Each month, we will bring you a recap on major market activity and economic news, as well as important dates to come in the following month.

Market Update: November

The November 2025 market environment was complex due to changing expectations of the Federal Reserve’s monetary policy, the government shutdown, and delays in data releases, among other factors. The month began with significant volatility in the technology sector, driven by concerns about the sustainability of AI capital expenditures, followed by a recovery fueled by dovish Federal Reserve commentary and corporate earnings resilience. 

  • The S&P 500 finished up 0.25%, bringing the year-to-date gain to 17.81%. The gain came from broader performance from non-tech related sectors. 
  • The healthcare sector was the biggest winner in November, up 9.31%, having its best performance since April 2020. The rally was driven by a mix of defensive rotation, attractive valuations, and positive sentiment. 
  • The technology sector finished down 4.29% for the month, which was the biggest sector decline for November. Major tech names like Nvidia, AMD, and Palantir saw double-digit declines even as some reported solid earnings, possibly because investors worried that recent gains overly relied on optimism about AI and rapid revenue growth. 

Economic Data: Rates, Inflation, Labor Market

The Fed maintained a cautious stance on further rate cuts despite market expectations for easing. 

  • A 0.25% rate cut in October had little market impact, and Chair of the Federal Reserve Jerome Powell emphasized that a December cut is “not a foregone conclusion,” citing mixed economic signals and data disruptions caused by the government shutdown. 
  • Inflation remains above the Fed’s 2% target, driven by energy and housing costs, but consumer spending and corporate balance sheets remain robust, supporting economic stability. 
  • Liquidity in the U.S. financial system remains high, with over $20 trillion in cash and equivalents, providing potential fuel for markets if deployed. 

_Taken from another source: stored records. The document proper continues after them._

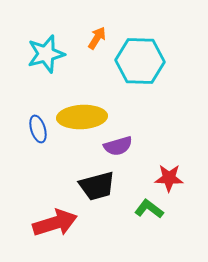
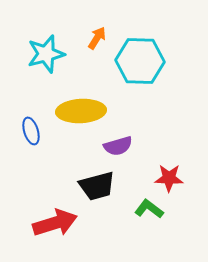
yellow ellipse: moved 1 px left, 6 px up
blue ellipse: moved 7 px left, 2 px down
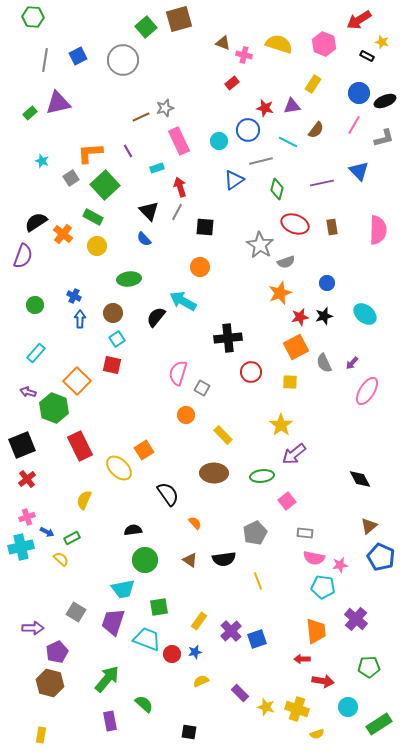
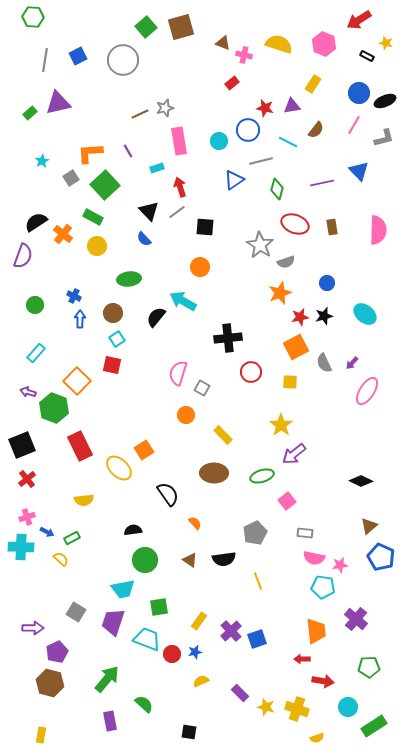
brown square at (179, 19): moved 2 px right, 8 px down
yellow star at (382, 42): moved 4 px right, 1 px down
brown line at (141, 117): moved 1 px left, 3 px up
pink rectangle at (179, 141): rotated 16 degrees clockwise
cyan star at (42, 161): rotated 24 degrees clockwise
gray line at (177, 212): rotated 24 degrees clockwise
green ellipse at (262, 476): rotated 10 degrees counterclockwise
black diamond at (360, 479): moved 1 px right, 2 px down; rotated 35 degrees counterclockwise
yellow semicircle at (84, 500): rotated 120 degrees counterclockwise
cyan cross at (21, 547): rotated 15 degrees clockwise
green rectangle at (379, 724): moved 5 px left, 2 px down
yellow semicircle at (317, 734): moved 4 px down
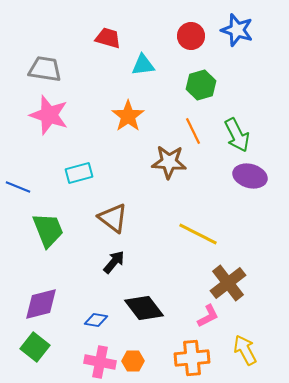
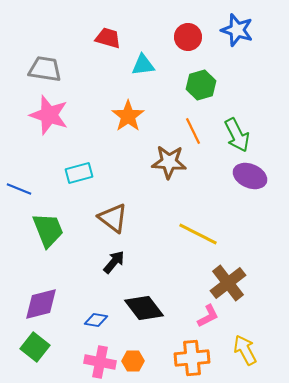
red circle: moved 3 px left, 1 px down
purple ellipse: rotated 8 degrees clockwise
blue line: moved 1 px right, 2 px down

Corporate Earnings and Sector Highlights:
  • About 95% of S&P 500 companies reported results for Q3, of which 83% reported positive EPS surprise and 76% of companies have reported a positive revenue surprise. 
  • The blended (year-over-year) earnings growth rate for the S&P 500 is 13.4%. If that holds for the quarter, it will mark the fourth consecutive quarter of double-digit earnings growth for the index. 

Geopolitical and Notable Global Developments:
  • The U.S. and China announced a trade and economic deal that eased tensions, with reciprocal tariff reductions, commitments to resume specific trade flows, including soybean purchases, and suspended rare-earth export controls. This agreement has helped stabilize markets and reduce immediate trade-related risks
  • Tariff costs are expected to continue affecting consumer prices, particularly during the holiday shopping season. 
  • President Trump is set to name a new Federal Reserve Chair, which could potentially impact markets. 

Here’s What to Look for in December:

Looking ahead, several key events and data releases may influence market direction:

  • Political developments, including the Federal Reserve Chair, may influence market sentiment. As of this blog posting, the next Chair has not been named.  
  • Inflation data updates and holiday consumer spending trends, which will be critical for assessing economic momentum. 

Key dates for December:  

  • Continued Q4: Earnings reports from major corporations, which will provide further clarity on economic and sectoral trends. 
  • December 9-10: The Fed’s policy meeting will take place and further interest rate decisions are expected amid mixed economic signals and market anticipation of easing.
  • December 24: Christmas Eve, markets close early.
  • December 25: Christmas Day, markets closed.
  • December 31: New Years Eve, markets open regular hours. Bond market closes early (2pm).

Overall, November’s market gains were driven by healthcare and defensive sectors amid a backdrop of cautious monetary policy and resilient consumer fundamentals. Investors continue to monitor central bank actions, geopolitical developments, and corporate earnings as the year-end approaches. 

As always, please reach out to us with any questions.

Sources:

https://www.morningstar.com/markets

http://www.ycharts.com 

https://advantage.factset.com/hubfs/Website/Resources%20Section/Research%20Desk/Earnings%20Insight/EarningsInsight_103125.pdf

Disclosures:

Content in this material is for general information only and not intended to provide specific advice or recommendations for any individual.  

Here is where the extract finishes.